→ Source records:
......

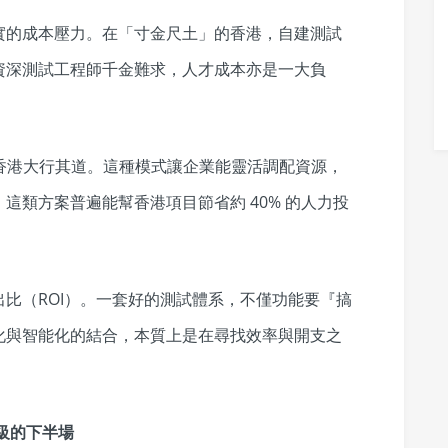
實的成本壓力。在「寸金尺土」的香港，自建測試
資深測試工程師千金難求，人才成本亦是一大負
在香港大行其道。這種模式讓企業能靈活調配資源，
這類方案普遍能幫香港項目節省約 40% 的人力投
比（ROI）。一套好的測試體系，不僅功能要『搞
化與智能化的結合，本質上是在尋找效率與開支之
級的下半場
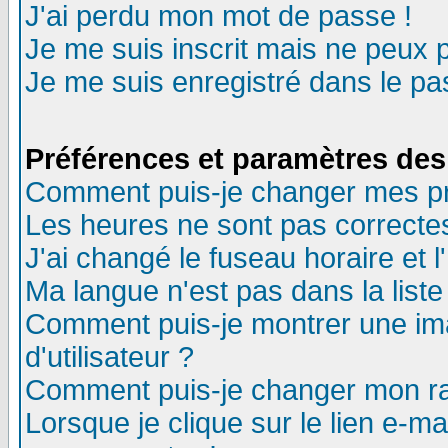
J'ai perdu mon mot de passe !
Je me suis inscrit mais ne peux 
Je me suis enregistré dans le p
Préférences et paramètres des 
Comment puis-je changer mes p
Les heures ne sont pas correctes
J'ai changé le fuseau horaire et l
Ma langue n'est pas dans la liste 
Comment puis-je montrer une i
d'utilisateur ?
Comment puis-je changer mon r
Lorsque je clique sur le lien e-m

......

→ What the task requires:
Copy only what runs above from the line containing "比（ROI）。一套好的測試體系，不僅功能要『搞" through the line containing "Ma langue n'est pas dans la liste", exactly. Leave out the pictures.

→ Your solution:
比（ROI）。一套好的測試體系，不僅功能要『搞
化與智能化的結合，本質上是在尋找效率與開支之
級的下半場
J'ai perdu mon mot de passe !
Je me suis inscrit mais ne peux 
Je me suis enregistré dans le p
Préférences et paramètres des 
Comment puis-je changer mes p
Les heures ne sont pas correctes
J'ai changé le fuseau horaire et l
Ma langue n'est pas dans la liste 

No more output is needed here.